Sebenarnya, tak hanya dana kelola, produk reksa dana per 14 November ini juga mengalami tren penurunan. Pada 14 November produk reksa dana hanya mencapai 2.165 saja.
Sementara pada Oktober 2019, produk reksa dana mencapai 2.189 produk. Angka bulan lalu juga sebenarnya lebih rendah dibandingkan bulan September yang mana mencapai 2.190 produk.
"Produknya 2.165 produk reksadana dan investor lebih dari 1,5 juta," ucapnya.

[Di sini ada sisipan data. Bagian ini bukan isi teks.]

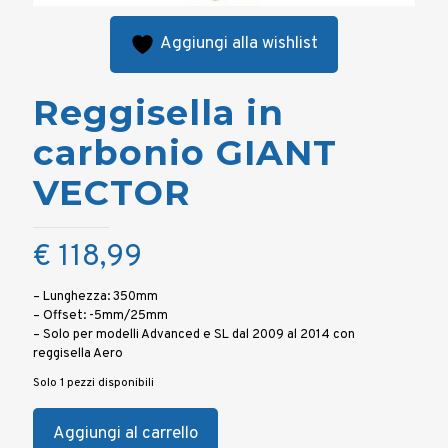
Aggiungi alla wishlist
Reggisella in
carbonio GIANT
VECTOR
€
118,99
– Lunghezza: 350mm
– Offset: -5mm/25mm
– Solo per modelli Advanced e SL dal 2009 al 2014 con
reggisella Aero
Solo 1 pezzi disponibili
Aggiungi al carrello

Selain itu, Hari Muljanto mengatakan, reksa dana saat ini menjadi instrumen investasi yang sangat diminati. Namun sayangnya, pertumbuhan industri reksa dana masih dikuasai oleh institusi.
Meskipun begitu, Hari menilai investor ritel ke depannya cukup strategis dan potensial untuk digarap. Apalagi jika melihat kondisi geografis Indonesia yang sangat luas.
"Selama ini kita kerja sama dengan perbankan, tapi perbankan hanya bidik nasabah prioritas dengan dana yang besar," ujarnya.
Menurut Hari, salah satu yang bisa terus didorong adalah investasi reksa dana lewat e-commerce. Utamanya investor ritel yang menuntut untuk mendapatkan pelayanan yang mudah dan cepat.
"Dengan hadirnya platform e-commerce menjadi terobosan tersendiri di industri reksa dana. Orang bisa mulai investasi kapan saja dengan nominal investasi yang kecil," ucapnnya.
Selain itu lanjut Hari, kehadiran e-Commerce juga bisa menyelesaikan berbagai permasalahan yang selama ini menghambat. Salah satu contohnnya adalah masih terbatasnya pengembangan produk-produk investasi yang ada.
Selain itu, hal lain yang juga dihadapi industri reksa dana yaitu meningkatkan jumlah investor dimana penetrasinya saat ini baru 0,8%. Padahal, beberapa negara di ASEAN bahkan penetrasi terhadap reksa dana sudah mencapai 20%.
"Semakin banyak investor ritel, semakin kuat dan sehat investasi reksadana," ucapnya.